During tournament-level badminton play I don't have a problem with odd serves, but at the high school varsity level a different kind of backhand serve has surfaced. Players will basically perform a quick pull back followed by an immediate flick for a rapid serve. I've never seen this type of serve before in competitive play before, so I checked up on the BWF regulations, but it simply says that the motion must be continuously forward (nothing about the back-forward double motion)

2 Answers 2


The reference to "continuously forward" motion indicates that the server is not allowed to take multiple "fake" swings before hitting the shuttle. Doing so might unbalance their opponent and give an unfair advantage to the server, making a game quite one-sided.

So once the racket has been drawn back, it can only be swung forwards once, as it hits the shuttle.
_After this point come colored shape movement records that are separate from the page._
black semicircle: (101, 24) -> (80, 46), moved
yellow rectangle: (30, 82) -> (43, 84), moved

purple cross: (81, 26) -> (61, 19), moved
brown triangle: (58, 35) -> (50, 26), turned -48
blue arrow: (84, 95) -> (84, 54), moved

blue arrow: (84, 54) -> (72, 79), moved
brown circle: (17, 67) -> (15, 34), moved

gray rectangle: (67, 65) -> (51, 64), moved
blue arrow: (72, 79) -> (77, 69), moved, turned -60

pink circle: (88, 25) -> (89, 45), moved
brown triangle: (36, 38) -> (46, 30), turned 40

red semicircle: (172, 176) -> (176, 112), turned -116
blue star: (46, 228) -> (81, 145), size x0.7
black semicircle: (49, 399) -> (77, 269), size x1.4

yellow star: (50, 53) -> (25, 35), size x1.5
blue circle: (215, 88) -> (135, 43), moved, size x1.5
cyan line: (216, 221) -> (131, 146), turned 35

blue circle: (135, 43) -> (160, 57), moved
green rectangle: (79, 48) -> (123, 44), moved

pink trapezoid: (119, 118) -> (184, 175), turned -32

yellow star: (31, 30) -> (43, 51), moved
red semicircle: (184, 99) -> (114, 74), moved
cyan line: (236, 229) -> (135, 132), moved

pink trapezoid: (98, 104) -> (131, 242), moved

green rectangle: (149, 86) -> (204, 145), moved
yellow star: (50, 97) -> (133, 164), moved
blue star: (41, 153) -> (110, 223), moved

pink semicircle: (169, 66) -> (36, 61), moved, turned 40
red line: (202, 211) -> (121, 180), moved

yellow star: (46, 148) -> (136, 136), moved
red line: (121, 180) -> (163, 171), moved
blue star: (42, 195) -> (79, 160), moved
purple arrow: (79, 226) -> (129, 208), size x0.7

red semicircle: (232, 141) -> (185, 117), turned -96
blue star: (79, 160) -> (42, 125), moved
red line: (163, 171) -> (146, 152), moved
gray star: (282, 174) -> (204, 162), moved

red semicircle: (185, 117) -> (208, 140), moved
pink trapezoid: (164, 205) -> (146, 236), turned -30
What is left to preference is how fast they swing back and forwards, which can catch the opponent out if they're not used to it. If you carefully observe someone with an unusual, but legal, serve a few times, you should be able to anticipate what kind of serve they are doing and not be caught out.
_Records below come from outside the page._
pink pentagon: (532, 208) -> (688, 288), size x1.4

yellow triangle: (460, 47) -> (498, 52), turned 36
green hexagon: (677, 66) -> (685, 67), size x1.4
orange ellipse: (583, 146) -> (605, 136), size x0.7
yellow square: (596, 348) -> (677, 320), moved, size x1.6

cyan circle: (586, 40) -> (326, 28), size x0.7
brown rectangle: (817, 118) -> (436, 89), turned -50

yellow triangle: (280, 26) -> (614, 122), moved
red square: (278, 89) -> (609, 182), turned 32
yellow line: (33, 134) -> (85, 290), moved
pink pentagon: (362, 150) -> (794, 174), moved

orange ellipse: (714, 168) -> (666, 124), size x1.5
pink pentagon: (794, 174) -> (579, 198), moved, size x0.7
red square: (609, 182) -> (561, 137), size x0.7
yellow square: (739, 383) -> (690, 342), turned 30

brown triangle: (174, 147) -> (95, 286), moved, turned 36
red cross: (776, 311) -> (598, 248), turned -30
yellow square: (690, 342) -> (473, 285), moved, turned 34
Laws of Badminton, pp. 5-6

Law 9.1.7

The movement of the server’s racket shall continue forwards from the start of the service (Law 9.2) until the service is delivered (Law 9.3).

This rule, together with rule 9.1.1, ensures that the service action must be one continuous movement with no double-action feints. To be precise, you are allowed to serve with either of these actions:

  • One backswing immediately followed by one forwards swing
  • One forwards swing on its own (no backswing)

Facing a Rushed Service

Law 9.4

The server shall not serve before the receiver is ready. However, the receiver shall be considered to have been ready if a return of the service is attempted.
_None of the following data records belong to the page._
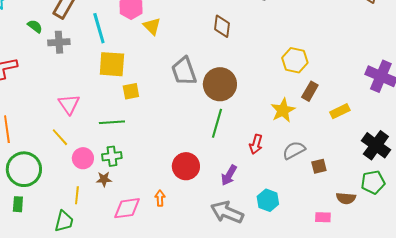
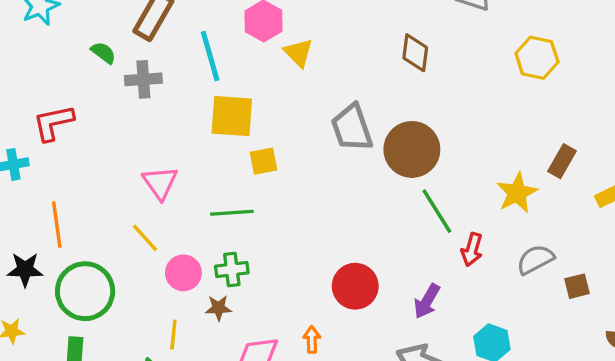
yellow hexagon: (295, 60) -> (537, 58), moved
green line: (217, 123) -> (437, 211), moved, turned -48

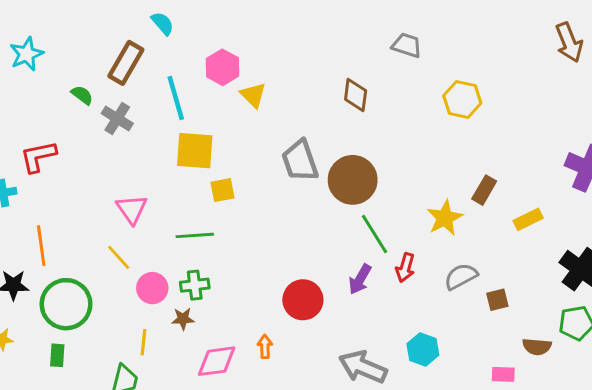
gray cross: (143, 79) -> (117, 118), turned 36
purple arrow: (427, 301) -> (360, 279), moved

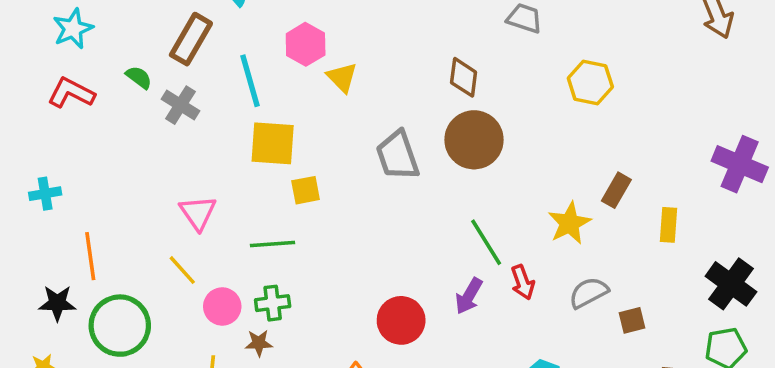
red L-shape: (38, 156) -> (71, 93), moved, turned 39
brown circle: (353, 180) -> (474, 140), moved
yellow rectangle: (528, 219) -> (668, 225), turned -60
red arrow: (405, 268) -> (523, 282), turned -36

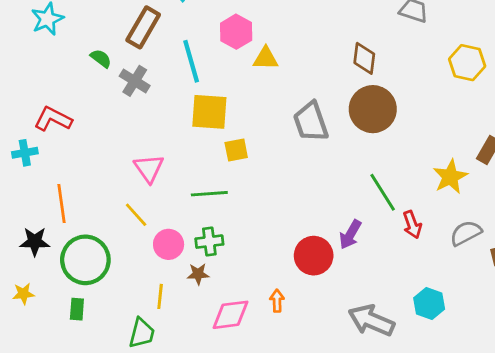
yellow triangle: (342, 77) -> (266, 58), turned -44
red L-shape: (71, 93) -> (53, 119), moved
purple arrow: (469, 296) -> (350, 234), moved

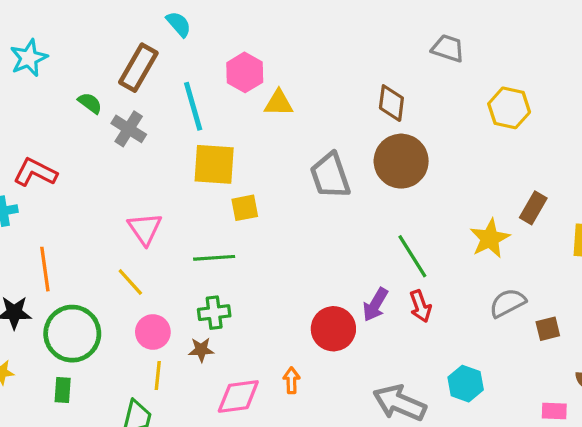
red arrow: (412, 225) -> (420, 306), moved
pink circle: (169, 244) -> (153, 332), moved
When you're facing someone trying to rush their service, it's best to simply not move. If the serve lands in, then you simply ask for the point to be replayed because you weren't ready. If the serve lands out, then you take the point!

Rushing the service is a cheap tactic, and can be easily countered if you stay calm and don't move until you are ready.

  • You might want to specifically call out law 9.4 also (which refers to the fact that the service should not begin until both players are ready).